SECRET SHEPPERTON: ENGLAND’S HOLLYWOOD
By JILL ARMITAGE, photo-journalist and local history writer.
Newly published Paperback Book, 96 pages, 100 Illustrations.
A behind the scene look at Shepperton studios, revealing films that nearly didn’t get made and the scandalous happenings behind the scenes of those that did.
Secret Shepperton explores the history of the town from its early origins as an Iron Age settlement nestling on the banks of the River Thames. It’s the place where Caesar crossed the river in AD 54. Subsequent river finds reveal that this area regularly encountered invaders, such as the Saxons, who grazed sheep here and called it Shepperton. It’s always been a place that attracts artists, including Turner and Constable as well as writers such as Charles Dickens and H. G. Wells.

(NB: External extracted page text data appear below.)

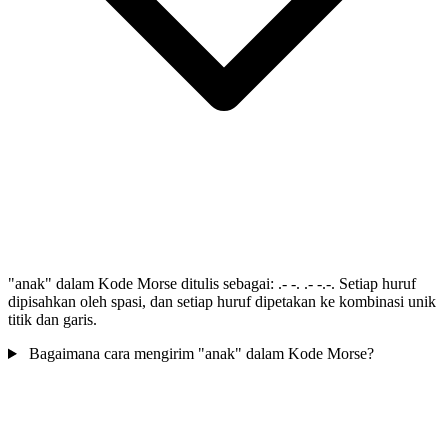
"anak" dalam Kode Morse ditulis sebagai: .- -. .- -.-. Setiap huruf
dipisahkan oleh spasi, dan setiap huruf dipetakan ke kombinasi unik
titik dan garis.
Bagaimana cara mengirim "anak" dalam Kode Morse?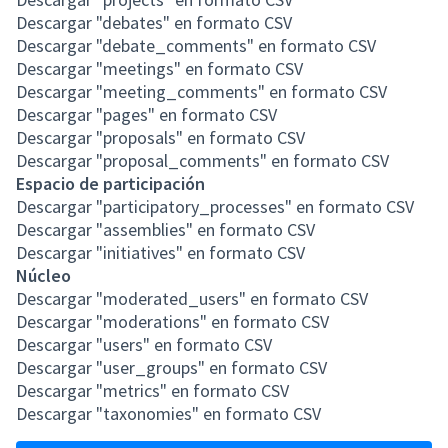
Descargar "debates" en formato CSV
Descargar "debate_comments" en formato CSV
Descargar "meetings" en formato CSV
Descargar "meeting_comments" en formato CSV
Descargar "pages" en formato CSV
Descargar "proposals" en formato CSV
Descargar "proposal_comments" en formato CSV
Espacio de participación
Descargar "participatory_processes" en formato CSV
Descargar "assemblies" en formato CSV
Descargar "initiatives" en formato CSV
Núcleo
Descargar "moderated_users" en formato CSV
Descargar "moderations" en formato CSV
Descargar "users" en formato CSV
Descargar "user_groups" en formato CSV
Descargar "metrics" en formato CSV
Descargar "taxonomies" en formato CSV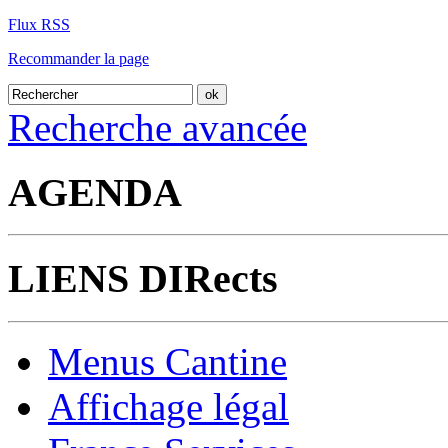
Flux RSS
Recommander la page
Recherche avancée
AGENDA
LIENS DIRects
Menus Cantine
Affichage légal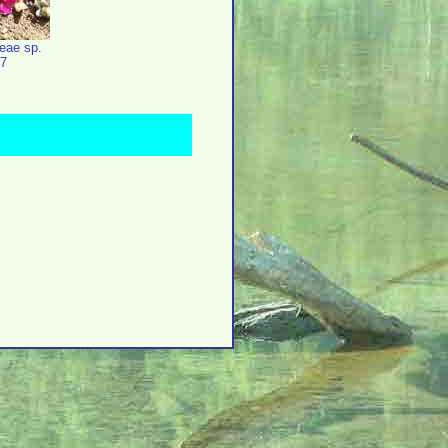
eae sp.
7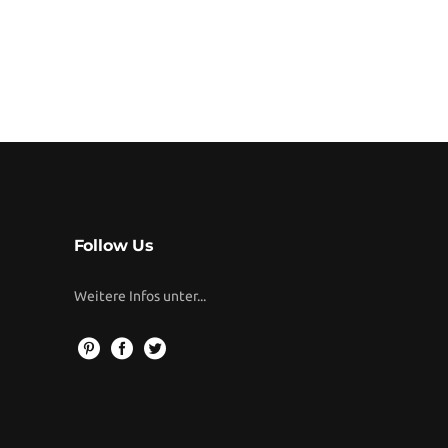
Follow Us
Weitere Infos unter...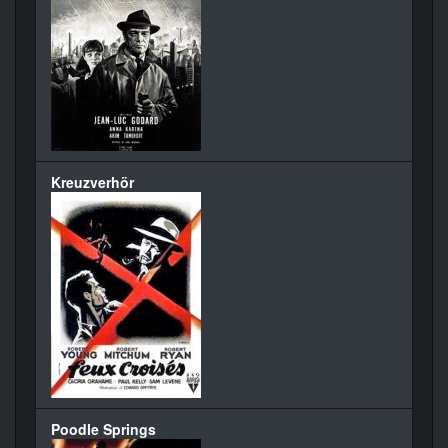
Kreuzverhör
Poodle Springs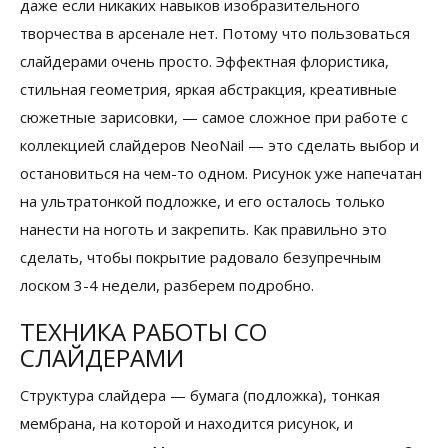
даже если никаких навыков изобразительного
творчества в арсенале нет. Потому что пользоваться
слайдерами очень просто. Эффектная флористика,
стильная геометрия, яркая абстракция, креативные
сюжетные зарисовки, — самое сложное при работе с
коллекцией слайдеров NeoNail — это сделать выбор и
остановиться на чем-то одном. Рисунок уже напечатан
на ультратонкой подложке, и его осталось только
нанести на ноготь и закрепить. Как правильно это
сделать, чтобы покрытие радовало безупречным
лоском 3-4 недели, разберем подробно.
ТЕХНИКА РАБОТЫ СО
СЛАЙДЕРАМИ
Структура слайдера — бумага (подложка), тонкая
мембрана, на которой и находится рисунок, и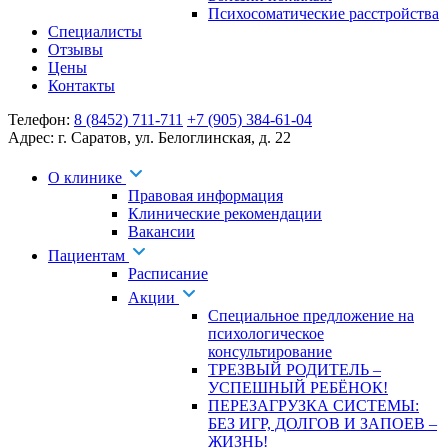
Психосоматические расстройства
Специалисты
Отзывы
Цены
Контакты
Телефон:
8 (8452) 711-711
+7 (905) 384-61-04
Адрес:
г. Саратов
,
ул. Белоглинская
,
д. 22
О клинике
Правовая информация
Клинические рекомендации
Вакансии
Пациентам
Расписание
Акции
Специальное предложение на
психологическое
консультирование
ТРЕЗВЫЙ РОДИТЕЛЬ –
УСПЕШНЫЙ РЕБЁНОК!
ПЕРЕЗАГРУЗКА СИСТЕМЫ:
БЕЗ ИГР, ДОЛГОВ И ЗАПОЕВ –
ЖИЗНЬ!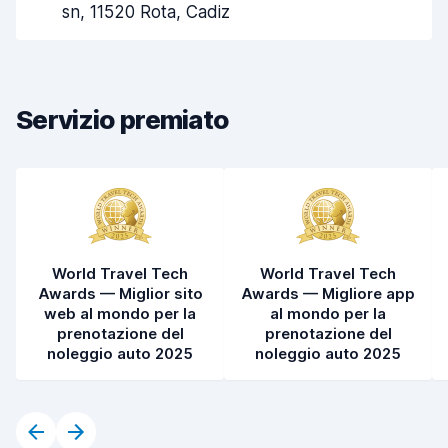
Rapidità del ritiro
8,0
sn, 11520 Rota, Cadiz
Rapidità della riconsegna
8,2
Pulizia del veicolo
8,5
Servizio premiato
Condizioni dell'auto
8,3
World Travel Tech
World Travel Tech
Awards — Miglior sito
Awards — Migliore app
web al mondo per la
al mondo per la
prenotazione del
prenotazione del
noleggio auto 2025
noleggio auto 2025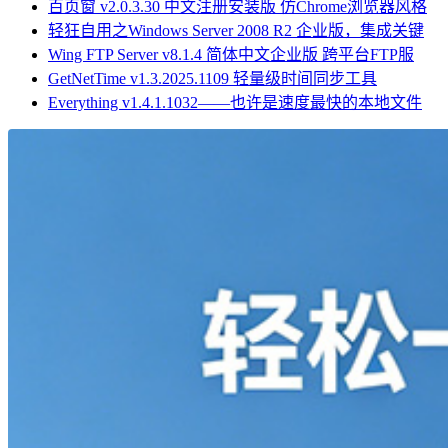
百页窗 v2.0.3.30 中文注册安装版 仿Chrome浏览器风格
轻狂自用之Windows Server 2008 R2 企业版，集成关键
Wing FTP Server v8.1.4 简体中文企业版 跨平台FTP服
GetNetTime v1.3.2025.1109 轻量级时间同步工具
Everything v1.4.1.1032——也许是速度最快的本地文件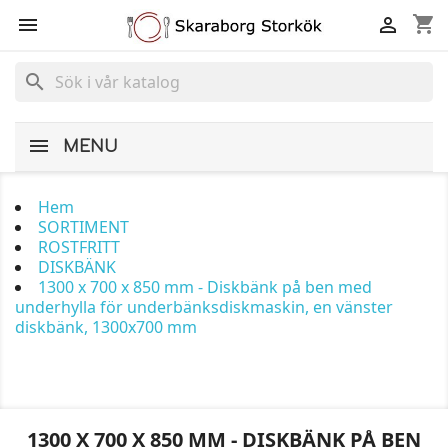
shopping_cart


search
MENU
Hem
SORTIMENT
ROSTFRITT
DISKBÄNK
1300 x 700 x 850 mm - Diskbänk på ben med
underhylla för underbänksdiskmaskin, en vänster
diskbänk, 1300x700 mm
1300 X 700 X 850 MM - DISKBÄNK PÅ BEN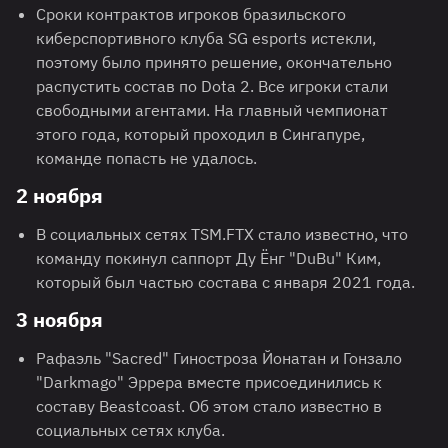
Сроки контрактов игроков бразильского
киберспортивного клуба SG esports истекли,
поэтому было принято решение, окончательно
распустить состав по Dota 2. Все игроки стали
свободными агентами. На главный чемпионат
этого года, который проходил в Сингапуре,
команде попасть не удалось.
2 ноября
В социальных сетях TSM.FTX стало известно, что
команду покинул саппорт Ду Ёнг "DuBu" Ким,
который был частью состава с января 2021 года.
3 ноября
Рафаэль "Sacred" Гиностроза Йонатан и Гонзало
"Darkmago" Эррера вместе присоединились к
составу Beastcoast. Об этом стало известно в
социальных сетях клуба.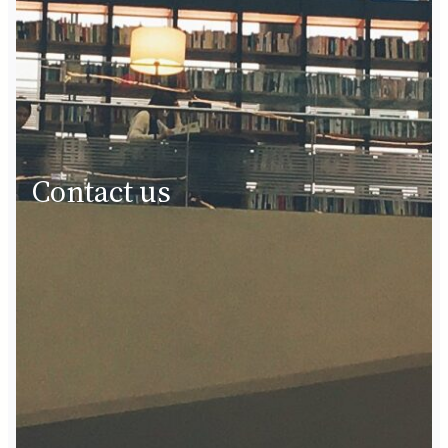
Contact us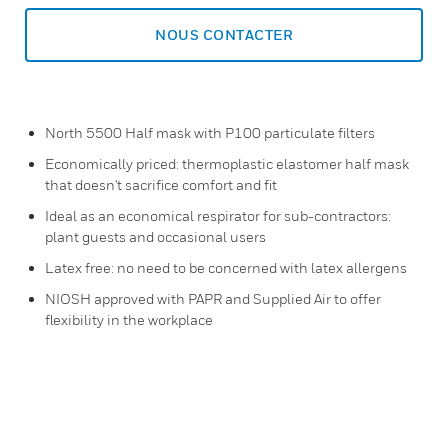
NOUS CONTACTER
North 5500 Half mask with P100 particulate filters
Economically priced: thermoplastic elastomer half mask
that doesn't sacrifice comfort and fit
Ideal as an economical respirator for sub-contractors:
plant guests and occasional users
Latex free: no need to be concerned with latex allergens
NIOSH approved with PAPR and Supplied Air to offer
flexibility in the workplace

In the twentieth century, Shepperton was dubbed the playground of London and Richard D’Oyly Carte bought an island there to build a mini version of his Savoy Hotel. In 1931, Sir Richard Burbridge, Chairman of Harrods, sold his Shepperton mansion, Littleton Park House, to film producer Norman Loudon at a time when ‘the pictures’ were in their infancy, but a new fad was catching on – films with sound. Sound City was the forerunner of Shepperton Studios, still operating today and known throughout the world as the ‘Hollywood of England’.